For an antagonist to send chills down your spine without having nearly as much screen time as the rest of the recurring characters, they’d have to be something special. And Genet is just that special, in her own way. It may be an age-old trick for actors to smile without a hint of emotion in their eyes in order to communicate just how terrified of them one should be, but there’s something about Genet’s blood-curdling smile that surpasses that. One thing is for sure, though. Just how little we know about this enigmatic woman’s motives and the pursuit of establishing her dominance only adds to the fear she commands every time she’s on screen.

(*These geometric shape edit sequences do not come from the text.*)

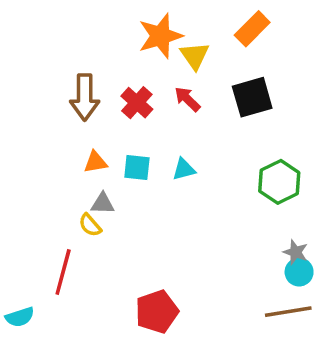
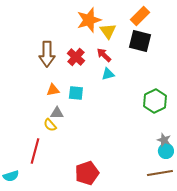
black square: (252, 97) -> (140, 41), moved, turned 30
cyan triangle: (184, 169) -> (108, 74), moved

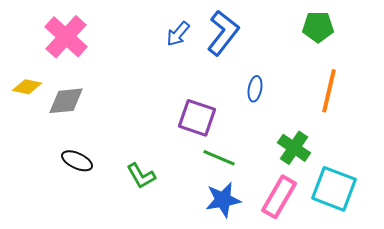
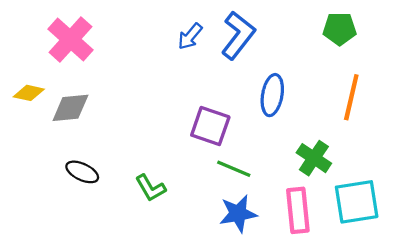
blue ellipse: (255, 89) -> (272, 95), size x1.5
cyan square: (334, 189) -> (357, 202), turned -30
pink rectangle: (279, 197) -> (298, 210), turned -36

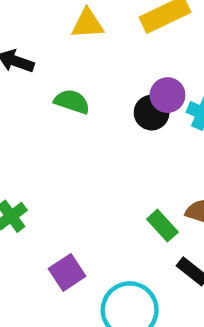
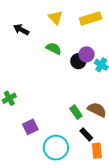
yellow triangle: (88, 24) -> (56, 18), turned 42
green semicircle: (72, 102) -> (54, 48), moved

What she wants, however, is hardly a mystery anymore. The hope that Laurent represents is a threat to the reign she’s determined to establish in France. She may already wield a lot of power, but her dictatorship will only be stable once all of France falls to its knees. As long as Laurent is alive and the Union of Hope nurtures the future usher of humanity’s revival, something Codron will pay dearly for ensuring, Genet won’t get what she truly desires.
The journey from the safe cradle of the convent to the loving arms of the Nest hasn’t been an easy one for Laurent. But it’s been one that has shown him the raw beauty and the ugly severity of the world he’s believed to be able to protect. The Nest isn’t at all what Daryl had imagined. And neither is Losang, the leader of the Union of Hope, with whom Daryl might just have a lot in common. While Isabelle recuperates in a place that feels like home and Laurent gets to be a kid again, Daryl can’t help but have one foot out the door. It’s not that you don’t immediately recognize the chemistry and the longing in every look exchanged between Daryl and Isabelle, but there’s someone else he believes is family, someone who’s waiting for him in a place he believes is home. Being a man who’s given his all for a strange country and its people, Losang is perhaps the only one who truly understands Daryl’s dilemma. But he’s also a man whose perspective isn’t limited to the fight he’s surrendered his life to. What he sees in Daryl is his fear.
The fear of acknowledging just how much he’s come to care about Isabelle and the little boy who’s only there because Daryl’s been more of a father to him than his own father ever was. The fear of breaking the promise he’d made to Carol and accepting that the new life he’s found may just be where he belongs. While there’ve been many conversations around a possible romantic angle between Daryl and Carol, at least on a perceivable level, the two have always seemed to have a platonic friendship. However, one cannot say the same about Isabelle and Daryl. When a man who’s never been much of a romantic steals glances from across the room and a nun seems more than willing to leave her vows if it means he’d stay, it’s rather obvious that they mean more to each other than Daryl’s willing to accept. What he opts for instead is a home-bound boat, leaving behind a woman and a child who’ve gotten a bit too used to having him in their lives. But not before he makes a stop at his grandfather’s grave and mourns the chain reaction of loss one man’s mistake had started.
Granted, Daryl’s first-hand experience with what abandonment does to people is pulling him back to the life he had left to see what the world had in store for him. But at the same time, his trauma is blinding him to the fact that he is abandoning the two people who’ve grown to love him as their own. With the boat in sight and the blood of walkers smeared on his face, only the grandness of the Atlantic separates the two worlds Daryl’s torn between. But Laurent isn’t ready to let go of the father he’s found in Daryl. It’s unlikely that Daryl will be able to look at the pain in his eyes and break his heart by setting sail. But as the episode’s ending suggests, Carol’s embarked on her own mission to locate her friend and bring him back. With the news of Daryl Dixon Season 2 that’ll give us more of Melissa McBride buzzing around The Walking Dead town, Daryl will have to choose the family and the fight he feels a greater responsibility and attachment to. It’s also possible that the two worlds will collide, and Carol will be assisting the Union of Hope in helping Laurent grow up to be the man who’s prophesied to save humanity.